BORN INTO BROTHELS First, let's give a round of applause to Wendy Fishman, Director of Film/Video at The Light Factory. Back in June 2004, after Born Into Brothels earned recognition at Durham's Full Frame Documentary Film Festival, Fishman managed to land the picture for a special Charlotte screening - an impressive feat considering the movie wasn't even released for a regular run in New York and Los Angeles until this past December. And now let's hear it for the Manor Theatre, which is opening it this Friday, less than a month after it copped the Oscar for Best Documentary Feature. Between the title and the topic - children who are the offspring of hookers living and working in Calcutta's red light district - it'd be reasonable to expect a documentary that takes audience depression to a whole new level. Yet this powerful work from co-directors Zana Briski and Ross Kauffman isn't merely a rapid downward spiral of a film; instead, it details Briski's remarkable attempts to help these kids (especially the girls, who will inevitably follow their mothers and grandmothers into prostitution) out of their dire surroundings by teaching them photography and attempting to place them in respectable boarding schools. It's a given that not all these children (most of them personable, talented and wise beyond their years) will be able to escape their lot in life - a heartrending coda reveals which ones were unable to make the break - yet there are numerous scenes of inspiration and uplift, and the efforts of Briski and her non-profit outfit Kids With Cameras (www.kids-with-cameras.org) continue to this day. 1/2
THE RING TWO In this age of rapid technological advances, you would think that the videocassette at the center of the 2002 sleeper hit The Ring - the one that guaranteed high mortality rates for those foolish enough to watch it - would have been replaced in this sequel by a DVD of death.
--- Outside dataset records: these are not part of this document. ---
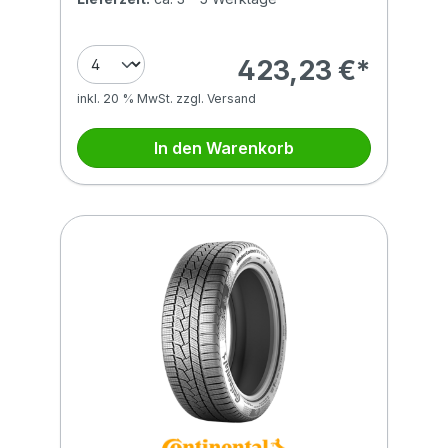
423,23 €*
inkl. 20 % MwSt. zzgl. Versand
In den Warenkorb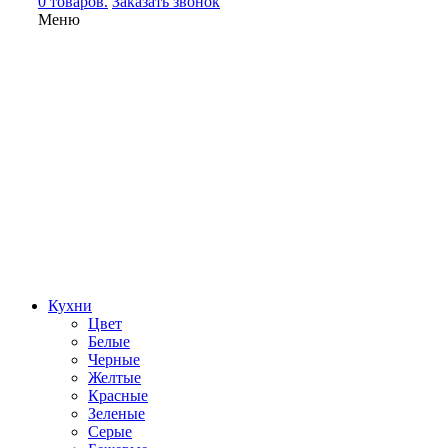
0 товаров.
Заказать звонок
Меню
Кухни
Цвет
Белые
Черные
Желтые
Красные
Зеленые
Серые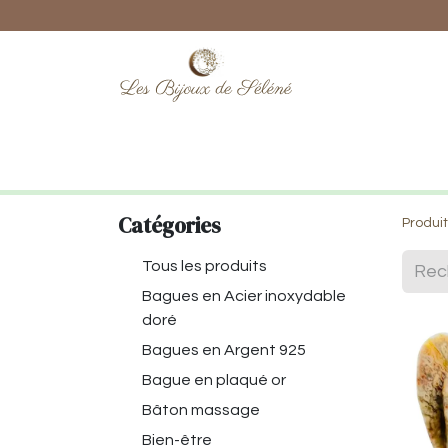
Boutique
Lithothérapie
Numéro
Catégories
Produi
Tous les produits
Bagues en Acier inoxydable
doré
Bagues en Argent 925
Bague en plaqué or
Bâton massage
Bien-être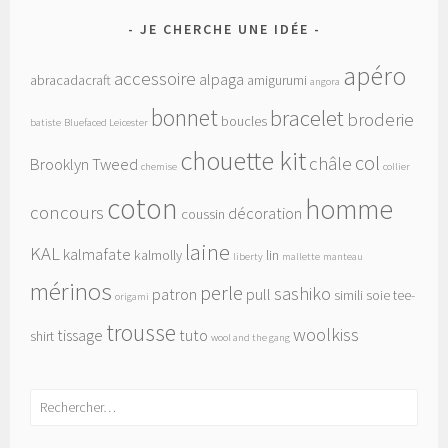
JE CHERCHE UNE IDÉE
apéro
accessoire
alpaga
abracadacraft
amigurumi
angora
bonnet
bracelet
broderie
boucles
batiste
Bluefaced Leicester
chouette kit
col
châle
Brooklyn Tweed
chemise
collier
coton
homme
concours
décoration
coussin
laine
KAL
kalmafate
kalmolly
lin
liberty
mallette
manteau
mérinos
perle
sashiko
patron
pull
simili
soie
tee-
origami
trousse
woolkiss
tissage
tuto
shirt
wool and the gang
Rechercher :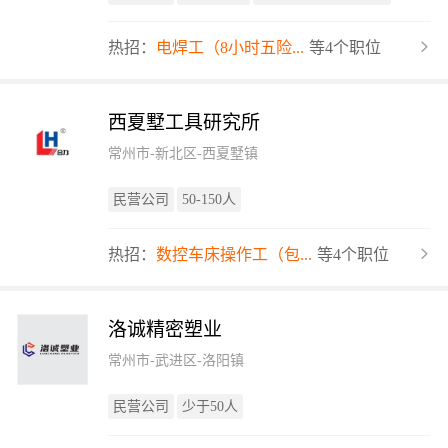
热招：
电焊工（8小时五险...
等4个职位
西夏墅工具研究所
常州市-新北区-西夏墅镇
民营公司
50-150人
热招：
数控车床操作工（包...
等4个职位
洛诚精密塑业
常州市-武进区-洛阳镇
民营公司
少于50人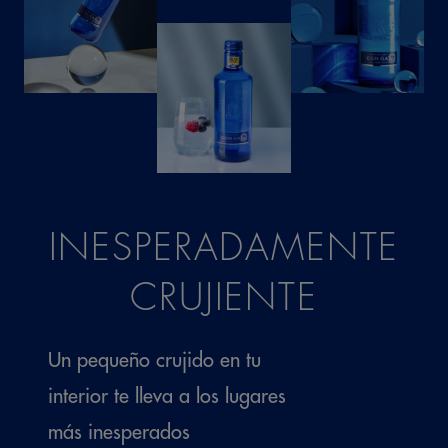
INESPERADAMENTE
CRUJIENTE
Un pequeño crujido en tu
interior te lleva a los lugares
más inesperados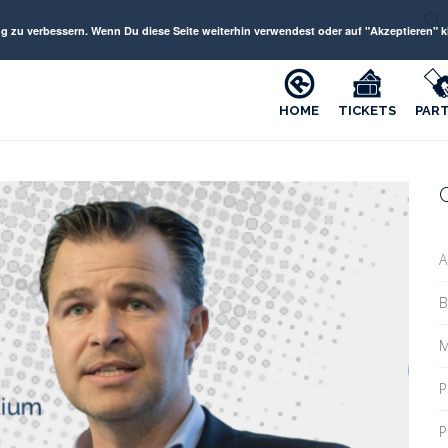
 verbessern. Wenn Du diese Seite weiterhin verwendest oder auf "Akzeptieren" kli
HOME
TICKETS
PAR
A
B
M
P
P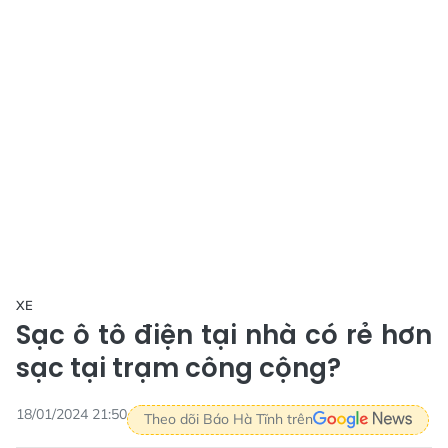
XE
Sạc ô tô điện tại nhà có rẻ hơn
sạc tại trạm công cộng?
18/01/2024 21:50
Theo dõi Báo Hà Tĩnh trên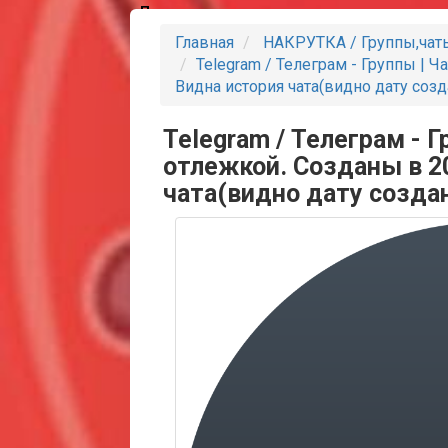
Партнеры
Главная
НАКРУТКА / Группы,чат
Telegram / Телеграм - Группы | Ч
Видна история чата(видно дату созд
Telegram / Телеграм - Г
отлежкой. Созданы в 2
чата(видно дату создан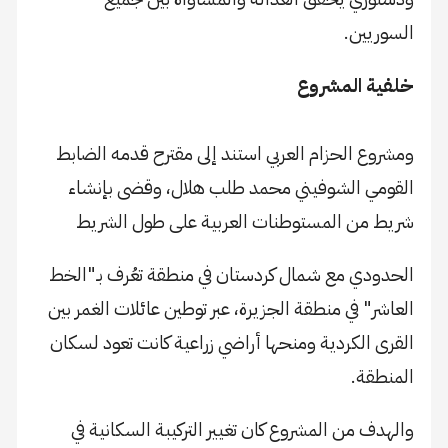
السوريين.
خلفية المشروع
ومشروع الحزام العربي استند إلى مقترح قدمه الضابط
القومي الشوفيني محمد طلب هلال، وقضى بإنشاء
شريط من المستوطنات العربية على طول الشريط
الحدودي مع شمال كردستان في منطقة تعُرف بـ"الخط
العاشر" في منطقة الجزيرة، عبر توطين عائلات الغمر بين
القرى الكردية ومنحها أراضي زراعية كانت تعود لسكان
المنطقة.
والهدف من المشروع كان تغيير التركيبة السكانية في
Instead, in the same manner that the video is ejected from the player toward the start of The Ring Two, so too is this premise jettisoned completely from this sorry follow-up's storyline, leaving the film nowhere to go but down. The original Ring (itself a remake of the popular Japanese flick Ringu) established that the only way the demonic child Samara could work her evil on the world was through the playing of the aforementioned videotape. In this sequel, reporter Rachel Keller (returning star Naomi Watts) destroys the object at the outset, so scripter Ehren Kruger decided that he might as well make up new rules as he scribbled along, thus rendering this sequel not only illogical but inconsequential as well. Rachel and her young son Aidan (David Dorfman, the worst child actor this side of The Cat In the Hat's Spencer Breslin) have moved from Seattle to a quiet Oregon town, but Samara's spirit won't leave them alone, as she seems intent on taking over Aidan's body. Dorfman is such a monotonous performer that the addition of some Exorcist-inspired pea-green vomit might at least have helped us determine exactly when he's being possessed. Then again, such a gesture of goodwill would be little more than a Band-Aid applied to a hemorrhaging film whose greatest sin is that it's unremittingly dull. 1/2
BE COOL Yet one more lazy sequel to a great film, Be Cool is a major disappointment that fails to capture the essence of what made Get Shorty such a terrific film experience. The movie never provides a compelling argument for its own existence: Because it spends far more time salivating over musical numbers featuring pop star Christina Milian than on watching shylock-turned-movie-producer Chili Palmer (John Travolta) test the shark-infested waters of the music business, it's clear that priorities are out of whack. The degree to which characters, plot developments and even snatches of dialogue mimic those from the first film is irritating, and while there are some big laughs, they're isolated moments of mirth cast adrift in an ocean of indifference.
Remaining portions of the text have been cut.